Two years ago, Warren Buffett was “confounded” to acquire five Japanese trading businesses.
Buffett told CNBC’s Becky Quick on “Squawk Box” from Tokyo on Wednesday that he was “confounded” that Americans could acquire these firms. “An earnings yield maybe 14% or something like that, but dividends would grow.”
chairman and CEO announced this week that he has increased his holdings in each of the five big Japanese corporations to 7.4% and may invest further. Buffett visits Japan to assist the firms.
Value investors like Buffett evaluate earnings yield as profit per share divided by share price. Investors gain more per share as the number rises.
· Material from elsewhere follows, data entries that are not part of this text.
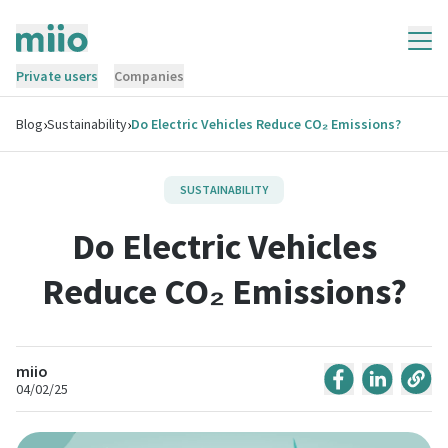
Private users
Companies
›
›
Blog
Sustainability
Do Electric Vehicles Reduce CO₂ Emissions?
SUSTAINABILITY
Do Electric Vehicles
Reduce CO₂ Emissions?
miio
04/02/25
“I assumed they were major corporations. I understood their businesses. Buffett compared them to Berkshire since they have several interests. “They were selling at what I felt was a crazy price, particularly relative to interest rates at the time.”
Buffett, 92, indicated Wednesday that Berkshire will keep the assets for 10–20 years. Berkshire has indicated it may increase its shareholding in each trading company to 9.9% with board permission.
In the same interview, Greg Abel, Berkshire’s vice chairman of non-insurance operations and Buffett’s successor apparent, said the conglomerate is interested in any “incremental potential” with each business for deal-making.
“We would promptly assess it. Warren said larger is better and he’ll answer the phone on the first ring. We’re never broke. Abel said they may call anytime.
On his 90th birthday in August 2020, the “Oracle of Omaha” bought interests in these businesses for $6 billion. Mitsubishi and Panasonic.
Japan’s trading houses, called “sogo shosha,” are conglomerates that deal in many items and commodities. They helped Japan become a worldwide power by importing metals, textiles, food, and other things.
As they grew globally, several investors questioned their sophisticated operations and increased risk exposure. Diversified enterprises may appeal to Buffett. Free cash flow and dividend yields are strong.